**Work instructions:**
Your answer should give again, exactly, the lines from the beginning of the entries below through the line containing "۳۸۹ روز بازداشت". It must contain no pictures.

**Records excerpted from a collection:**
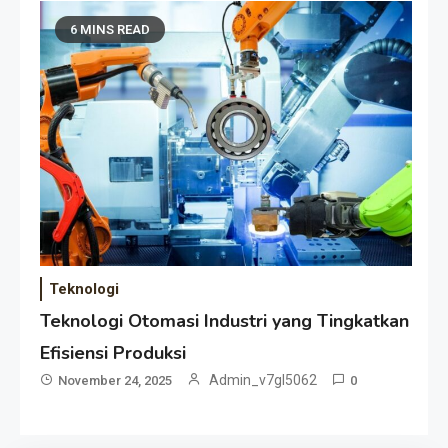
6 MINS READ
Teknologi
Teknologi Otomasi Industri yang Tingkatkan
Efisiensi Produksi
Admin_v7gl5062
November 24, 2025
0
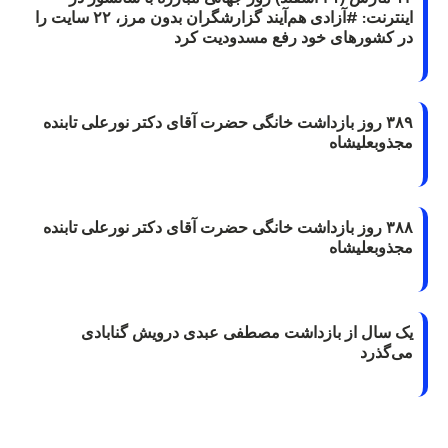
اینترنت: #آزادی هم‌آیند گزارشگران‌ بدون مرز، ۲۲ سایت را
در کشورهای خود رفع مسدودیت کرد
۳۸۹ روز بازداشت خانگی حضرت آقای دکتر نورعلی تابنده
مجذوبعلیشاه
۳۸۸ روز بازداشت خانگی حضرت آقای دکتر نورعلی تابنده
مجذوبعلیشاه
یک سال از بازداشت مصطفی عبدی درویش گنابادی
می‌گذرد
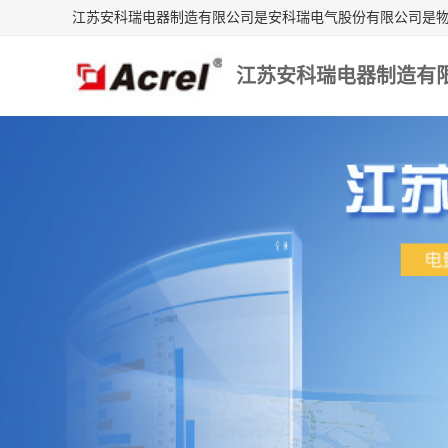
江苏安科瑞电器制造有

**Result:**
6 MINS READ
Teknologi
Teknologi Otomasi Industri yang Tingkatkan
Efisiensi Produksi
Admin_v7gl5062
November 24, 2025
0
اینترنت: #آزادی هم‌آیند گزارشگران‌ بدون مرز، ۲۲ سایت را
در کشورهای خود رفع مسدودیت کرد
۳۸۹ روز بازداشت خانگی حضرت آقای دکتر نورعلی تابنده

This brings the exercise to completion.